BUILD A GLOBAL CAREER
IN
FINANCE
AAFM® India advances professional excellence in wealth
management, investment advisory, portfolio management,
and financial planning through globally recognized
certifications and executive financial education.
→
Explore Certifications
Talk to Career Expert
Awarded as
※
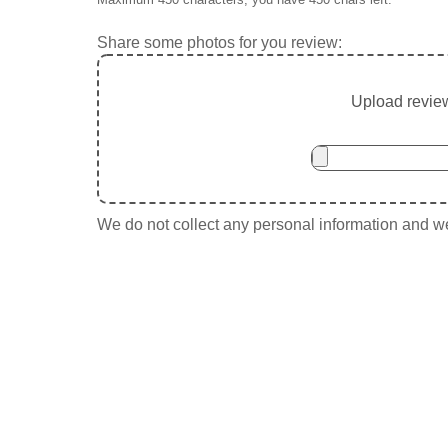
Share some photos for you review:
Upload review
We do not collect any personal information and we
※
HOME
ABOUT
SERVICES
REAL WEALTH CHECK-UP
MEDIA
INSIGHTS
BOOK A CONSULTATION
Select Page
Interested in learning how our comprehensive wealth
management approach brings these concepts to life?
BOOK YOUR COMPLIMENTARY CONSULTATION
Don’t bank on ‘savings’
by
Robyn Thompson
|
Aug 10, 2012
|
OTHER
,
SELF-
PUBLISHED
※
§ Instructions for the task
Across the data above, how many lines contain "BOOK"? Reply with a bare number.

§ Exercise solution
2